Tout d’abord le livre : très jolie couverture et découverte d’une maison d’éditions que je ne connaissais pas du tout et cela est déjà positif.

Pour l’histoire : pas facile de la résumer et c’est pour cela que j’ai préféré vous mettre la quatrième de couverture.

En ouvrant ce livre vous entrez dans une sorte de quatrième dimension….. Et si, comme une notice de mode d’emploi d’un appareil d’électro-ménager, les événements de notre vie étaient programmés à l’avance par un grand ordinateur/ordonnateur de destins ?

C’est un peu vite résumer les 181 pages de ce récit mais on entre dans les pages de ce roman dans un monde où toutes nos caractéristiques seraient entrées, à ce que j’ai compris, dans une banque de données et notre espérance de vie serait ainsi déterminée.

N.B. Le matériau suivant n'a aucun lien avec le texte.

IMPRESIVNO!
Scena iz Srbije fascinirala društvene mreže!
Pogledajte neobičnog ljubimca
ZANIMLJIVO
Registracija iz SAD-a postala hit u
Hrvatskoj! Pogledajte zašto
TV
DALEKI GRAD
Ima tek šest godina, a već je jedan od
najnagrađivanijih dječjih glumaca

J’ai eu un peu de mal à me passionner pour cette histoire car si on est pas habituer au fonctionnement de jeux vidéos (c’est mon cas) ou des règles de marketing (car pour une partie cela ressemble à du marketing de vies) il y a toute une partie du récit qui nous échappe.

On retrouve malgré tout évidences des manipulations dont nous sommes l’objet dans nos vies de tous les jours : traçabilité, données conservées par nos tablettes, ordinateurs et portables et qui doivent bien être centralisées quelque part et utilisées et cela peut être effrayants de penser que nous ne sommes pas maîtres de nos vies.

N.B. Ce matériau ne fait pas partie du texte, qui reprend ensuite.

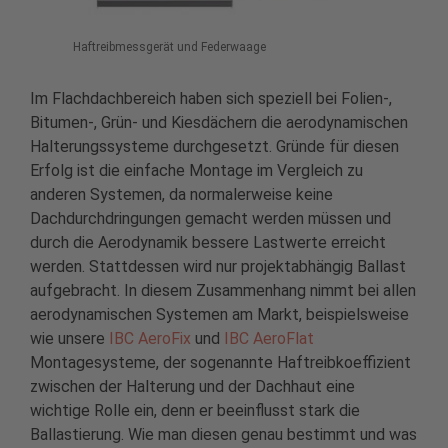
Haftreibmessgerät und Federwaage
Im Flachdachbereich haben sich speziell bei Folien-,
Bitumen-, Grün- und Kiesdächern die aerodynamischen
Halterungssysteme durchgesetzt. Gründe für diesen
Erfolg ist die einfache Montage im Vergleich zu
anderen Systemen, da normalerweise keine
Dachdurchdringungen gemacht werden müssen und
durch die Aerodynamik bessere Lastwerte erreicht
werden. Stattdessen wird nur projektabhängig Ballast
aufgebracht. In diesem Zusammenhang nimmt bei allen
aerodynamischen Systemen am Markt, beispielsweise
wie unsere
IBC AeroFix
und
IBC AeroFlat
Montagesysteme, der sogenannte Haftreibkoeffizient
zwischen der Halterung und der Dachhaut eine
wichtige Rolle ein, denn er beeinflusst stark die
Ballastierung. Wie man diesen genau bestimmt und was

Je pense que ce roman s’adresse à un public habitué à ce genre de récit futuriste mais actuel, science fictionnel et presque apocalyptique.

Pour ma part je dois avouer, très humblement, que je n’ai pas toujours tout suivi dès qu’il s’agissait d’entrer dans les mondes parallèles, les arcanes des manipulations, comment elles étaient faites etc…

L’écriture ne pose aucun problème à part des termes pour habitués du genre, efficace, le fond porte également à réflexion mais je n’ai pas eu un réel plaisir à le lire car beaucoup trop abstrait (quoique) et technique pour moi. Mai comme le dit l’auteur :

Les livres sont des œuvres d’art, ils sont reliés au monde. Même si on se perd à l’intérieur, ils finissent toujours par nous y ramener. (p135)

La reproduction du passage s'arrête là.